Italy: Vols. XI–XIII.  1876–79.
 
La Verna (Alverna), the Mountain
The Convent
Bryan Waller Procter (1787–1874)
 
(From Marcian Colonna)

                        THERE is a lofty spot
Visible amongst the mountains Apennine,
Where once a hermit dwelt, not yet forgot
He or his famous miracles divine;
And there the convent of Laverna stands        5
In solitude, built up by saintly hands,
And deemed a wonder in the elder time.
Chasms of the early world are yawning there,
And rocks are seen, craggy and vast and bare,
And many a dizzy precipice sublime,        10
And caverns dark as death, where the wild air
Rushes from all the quarters of the sky:
Above, in all his old regality,
The monarch eagle sits upon his throne,
Or floats upon the desert winds, alone.        15
There, belted round and round by forests drear,
Black pine, and giant beech, and oaks that rear
Their brown diminished heads like shrubs between,
And guarded by a river that is seen
Flashing and wandering through the dell below,        20
Laverna stands.

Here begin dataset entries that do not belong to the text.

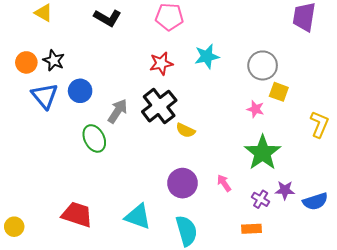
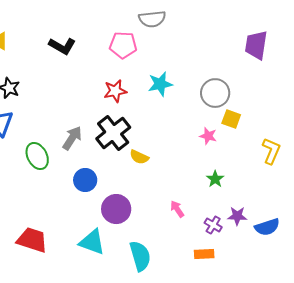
blue circle: (80, 91) -> (85, 180), moved
green ellipse: (94, 138) -> (37, 156), moved
green star: (263, 153) -> (215, 179), size x0.5
purple circle: (182, 183) -> (116, 209), moved

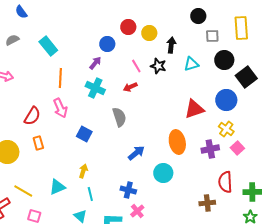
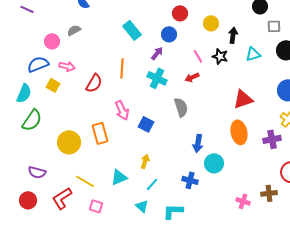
red circle: (128, 27) -> (180, 13), moved
cyan rectangle: (48, 46) -> (132, 30), moved
pink arrow: (60, 108) -> (122, 110), moved
red triangle: (194, 109) -> (243, 99), moved
red semicircle: (32, 116) -> (94, 83), moved
orange rectangle: (38, 143) -> (100, 133), size x1.5
blue arrow: (136, 153) -> (198, 143), turned 138
cyan circle: (163, 173) -> (214, 163), moved
cyan line: (90, 194) -> (152, 184), turned 56
pink cross: (137, 211) -> (243, 201), moved, turned -32

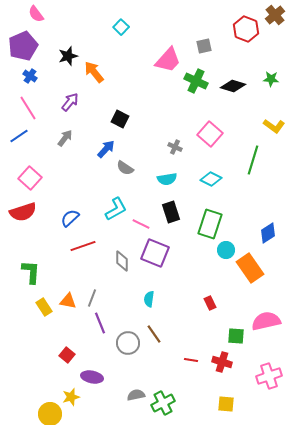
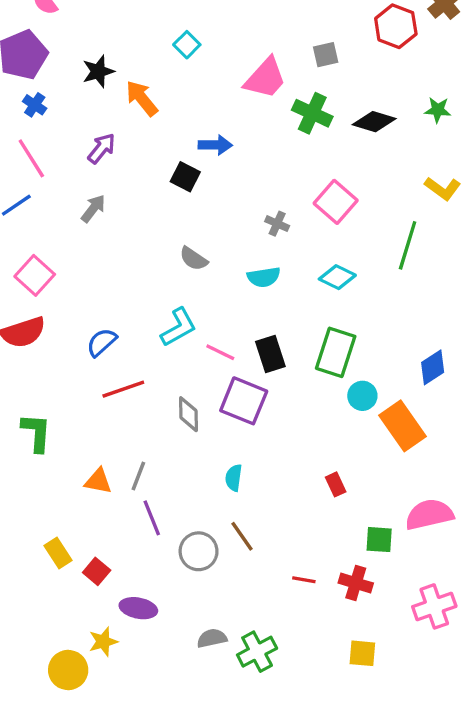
cyan square: (121, 27) -> (187, 45), moved
blue arrow: (106, 149) -> (215, 145), moved, turned 48
black rectangle: (171, 212) -> (270, 354), moved
yellow rectangle: (44, 307) -> (58, 553), moved

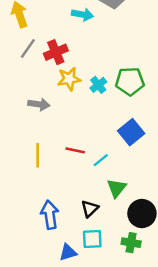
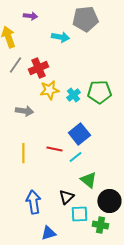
blue square: (131, 132) -> (79, 134), moved
green triangle: (116, 188) -> (88, 180), turned -30
cyan square: (92, 239) -> (79, 214), moved

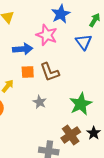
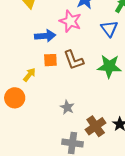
gray star: (40, 102) -> (67, 107), moved
green star: (81, 104) -> (109, 66), moved, turned 30

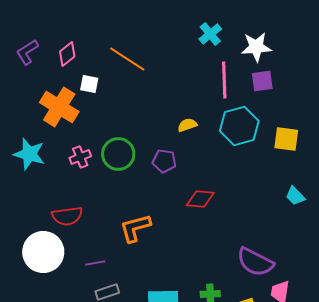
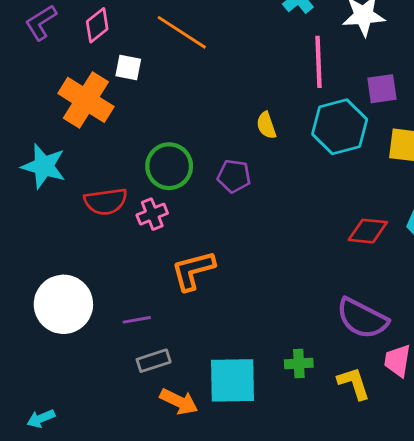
purple square: (262, 81) -> (382, 89), moved
yellow semicircle: (187, 125) -> (266, 125), turned -90
pink cross: (80, 157) -> (152, 214), moved
red diamond: (200, 199) -> (368, 231), moved
red semicircle: (67, 216) -> (106, 201), moved

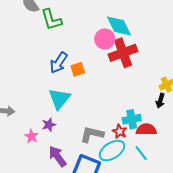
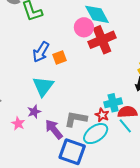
cyan line: (141, 153) -> (125, 126), moved
purple arrow: (57, 156) -> (54, 129), moved

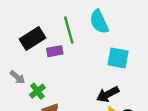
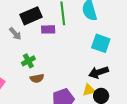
gray arrow: (17, 77) -> (15, 34), moved
black arrow: (108, 94) -> (98, 72), moved

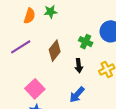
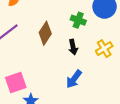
pink square: (35, 89) -> (16, 82), moved, turned 30

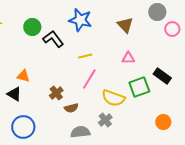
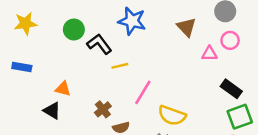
pink circle: (172, 29) -> (230, 40), moved
yellow line: (85, 56) -> (120, 66), moved
pink triangle: (128, 58) -> (209, 54), moved
green square: (139, 87) -> (240, 117), moved

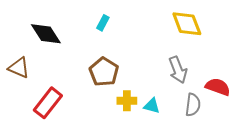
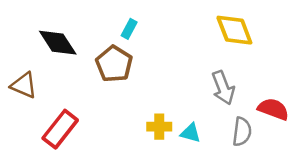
brown pentagon: (104, 72) -> (114, 64), moved

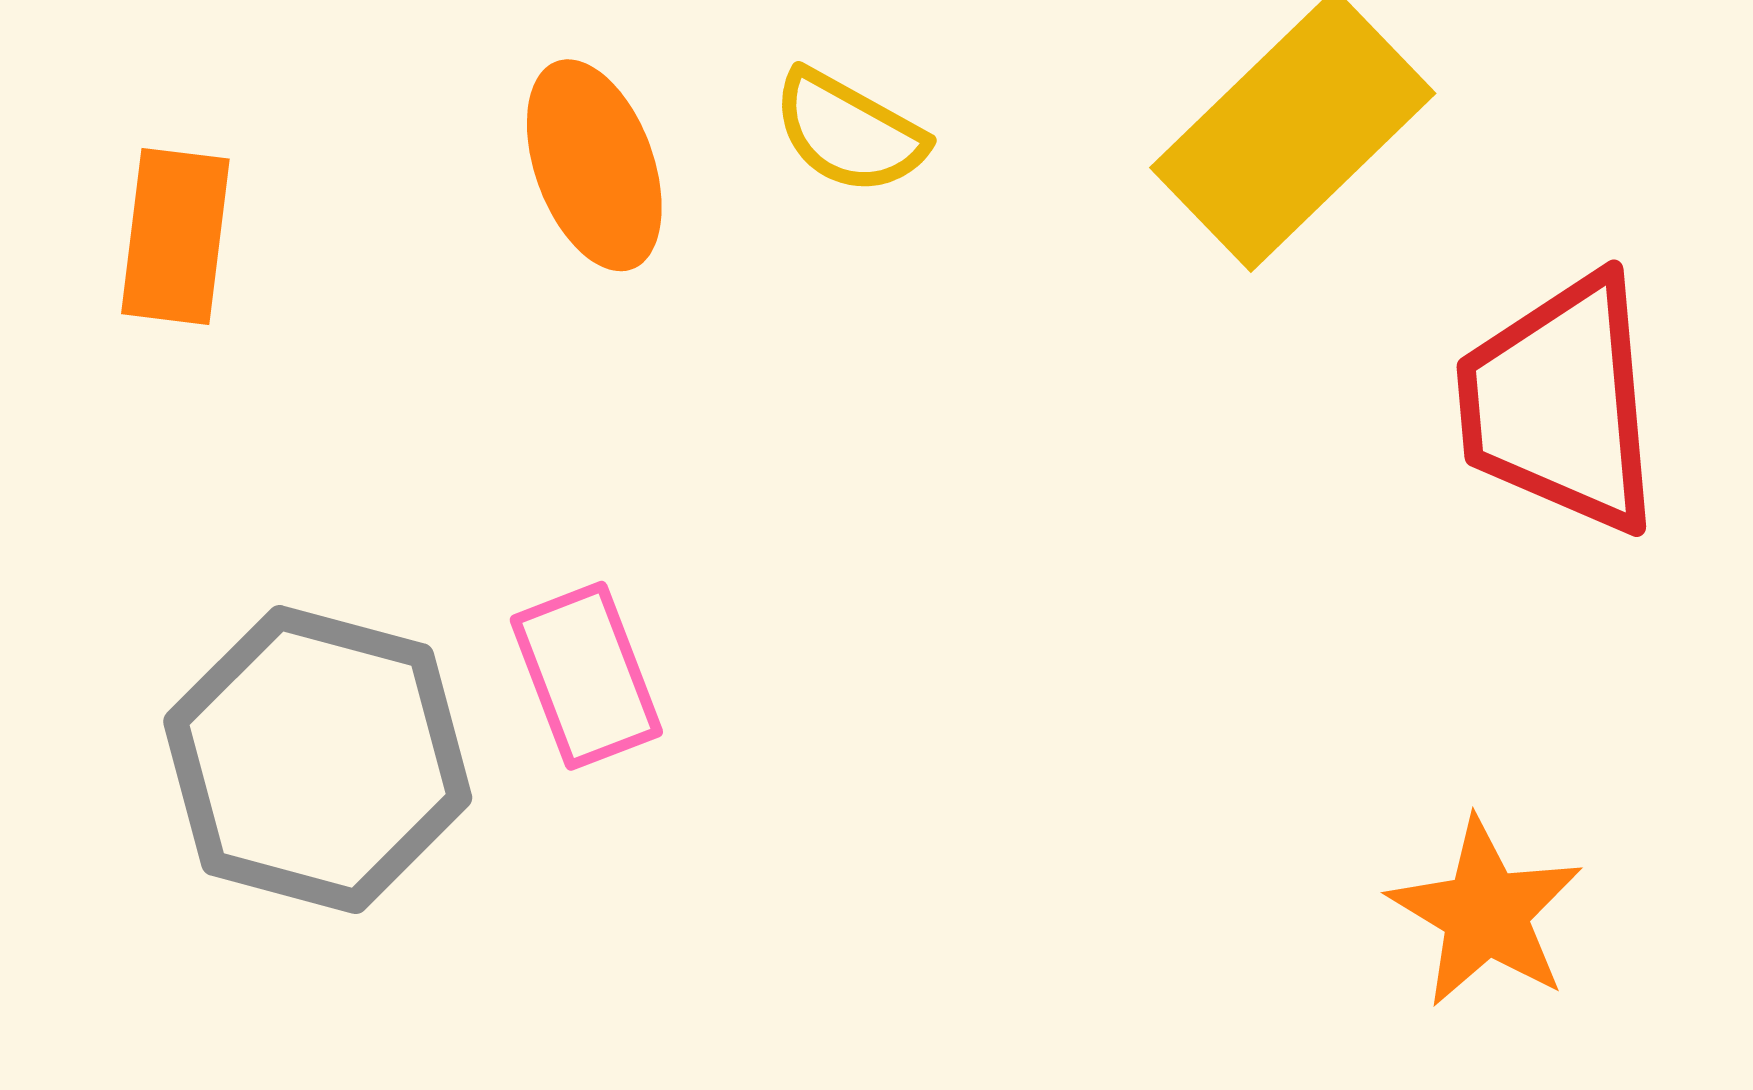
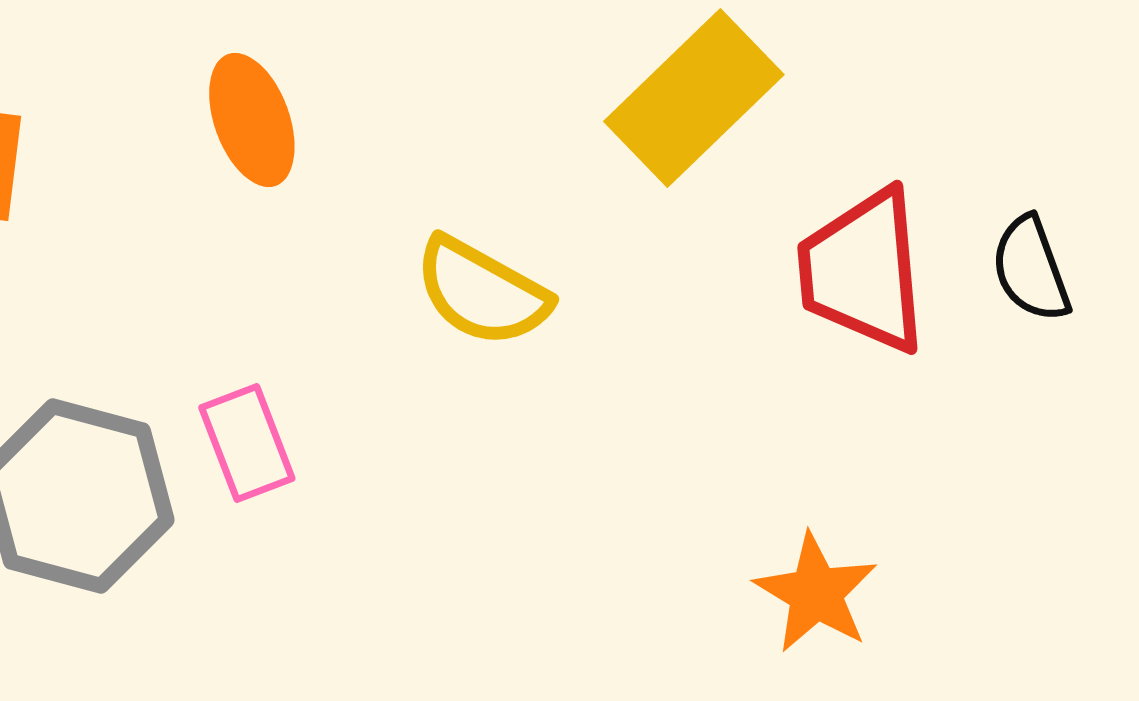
yellow semicircle: (849, 132) -> (482, 292), moved, size x1.4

It is a place of woe,
And midst its cold dim aisles and cells of gloom
The pale Franciscan meditates his doom;
An exile from his kind, save some sad few
(Like him imprisoned and devoted), who,        25
Deserting their high natures for the creed
A bigot fashioned in his weaker dreams,
Left love and life (yet love is life, indeed),
And all the wonders of the world,—its gleams
Of joy, of sunshine, fair as those which spring        30
From the great poet’s high imagining,
Sounds, and gay sights, and woman’s words which bless
And carry on their echoes happiness,—
Left all that man inherits, and fell down
To worship in the dust a demon’s crown:        35
For there a phantom of a fearful size,
Shaped out of shadow and cloud, and nursed in pain,
And born of doubt and sorrow, and of the brain
The ever evil spirit mocks man’s eyes;
And they who worship it are cold and wan,        40
Timid and proud, envying while they despise,
The wealth and wishes of their fellow-man.